By Kayla Valera | Staff Writer

The Culinary Institute of the Pacific first broke ground September of last year- the date of  completion set to be by December 2016. Though as one can see by driving past the supposed location near Monsarrat Drive, the buildings won’t be finished by the end of this year.

“Now [construction] has been extended to January 19, 2017,” said Conrad Nonaka, the director of the CIP. “Because classes begin at the beginning of the semester, and we can’t move classes halfway, the anticipation is to have the building begin teaching in the Fall of 2017. So that’s next August. The students will be transferred from the culinary program (at KCC) to the new facility.”

The project has been in the works for 20 years though only came into fruition as of last year due to complications of committed funds. The state, through the legislature and governor, along with the floating revenue bonds, were the two sources that contributed the most ($10 million each) to fund the CIP endeavor. Other benefactors include the Conrad N. Hilton grant ($5 million), the U.S. Commerce EDA grant ($2.4 million), as well as some private cultivation donors ($3.6 million). Once the funds were secured for Phase 1 of the project, the CIP commenced with construction, which covers 7.8 acres of Diamond Head.

Laying out the entirety of the culinary facility, the institute will include two culinary labs (one Asian and one multifunction American/European lab), as well as one baking and one pastry lab. It also includes classrooms, a competition demo theater, faculty offices, and a signature restaurant.

Similar to the 220 Grille within KCC’s cafeteria, the signature restaurant will be a training ground for culinary students where they will apply their learning in a professional environment. Though the restaurant will be more of a signature restaurant where it will be open to the public and run like a normal business.
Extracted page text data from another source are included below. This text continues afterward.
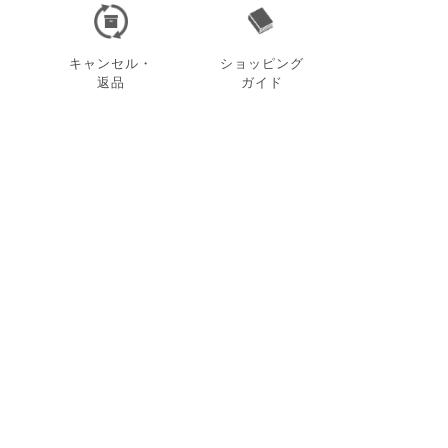
キャンセル・
ショッピング
返品
ガイド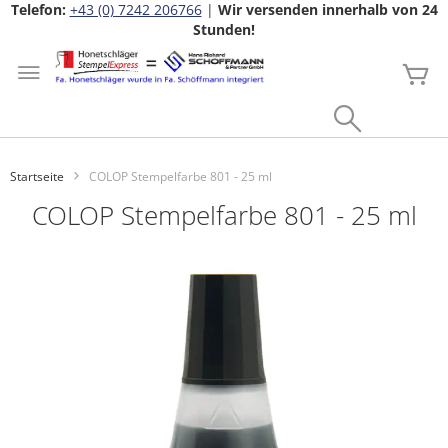
Telefon:
+43 (0) 7242 206766
|
Wir versenden innerhalb von 24
Stunden!
Zum
Inhalt
Me
springen
Search
Startseite
COLOP Stempelfarbe 801 - 25 ml
COLOP Stempelfarbe 801 - 25 ml
Zum
Ende
der
Bildgalerie
springen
Profit generated from the business will go toward the education program to further support culinary education.

“All I know is that it’s a new building,” said Malachi Akau, a second year culinary arts student at KCC.

Upon showing him the layout plan of the new institute Akau responded: “I just love it. Everything there looks fresh, all the equipment looks new. The dining room looks top class to me, even though my goal is to open up a simple cafe restaurant. That place looks amazing, I’d be excited to go there.”

The design of the competition demo kitchen (Illustration Courtesy of Ferraro Choi)

The design of the competition demo kitchen (Illustration Courtesy of Ferraro Choi)

Given this mammoth project, the CIP hopes that aspiring students from other University of Hawai‘i community colleges take advantage of this facility, not just those who already attend KCC. In order to enroll into the CIP, it’s advised that students first refer to the Culinary Institute of the Pacific website under the Degrees and Certificate Programs to see how certain degrees from a UH community college meet the requirements of the classes that are available at the institute.The CIP at Diamond Head provides short-term advanced professional courses. The certificate offered at the CIP will be an Advanced third year professional certificate, though that may only be achieved after receiving an associate degree from a UH community college or other accredited institution. 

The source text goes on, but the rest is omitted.